▶ Exercise instructions
Your answer must consist of exactly the lines below, starting with the line with "Moreh also improved" and going on through the line with "infrastructure costs.", and nothing else.

Saved entries:
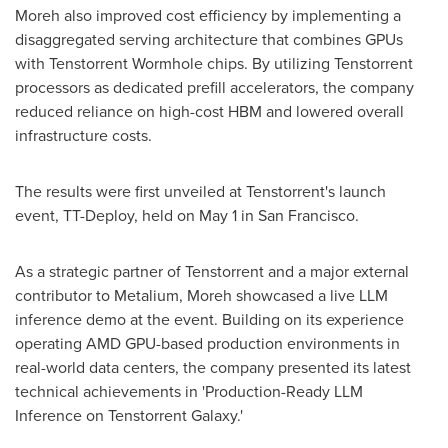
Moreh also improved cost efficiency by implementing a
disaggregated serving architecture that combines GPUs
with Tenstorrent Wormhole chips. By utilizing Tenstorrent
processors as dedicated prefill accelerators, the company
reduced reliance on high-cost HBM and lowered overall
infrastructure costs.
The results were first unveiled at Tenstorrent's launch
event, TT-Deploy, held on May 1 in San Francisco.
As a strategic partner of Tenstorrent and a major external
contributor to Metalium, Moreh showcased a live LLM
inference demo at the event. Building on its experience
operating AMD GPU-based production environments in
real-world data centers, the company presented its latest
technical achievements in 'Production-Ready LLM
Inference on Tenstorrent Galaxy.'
==
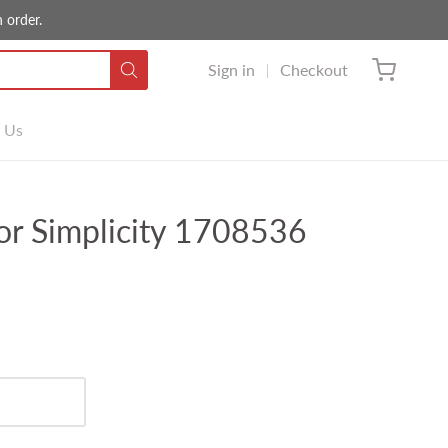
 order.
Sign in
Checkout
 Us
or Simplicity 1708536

▶ Task answer
Moreh also improved cost efficiency by implementing a
disaggregated serving architecture that combines GPUs
with Tenstorrent Wormhole chips. By utilizing Tenstorrent
processors as dedicated prefill accelerators, the company
reduced reliance on high-cost HBM and lowered overall
infrastructure costs.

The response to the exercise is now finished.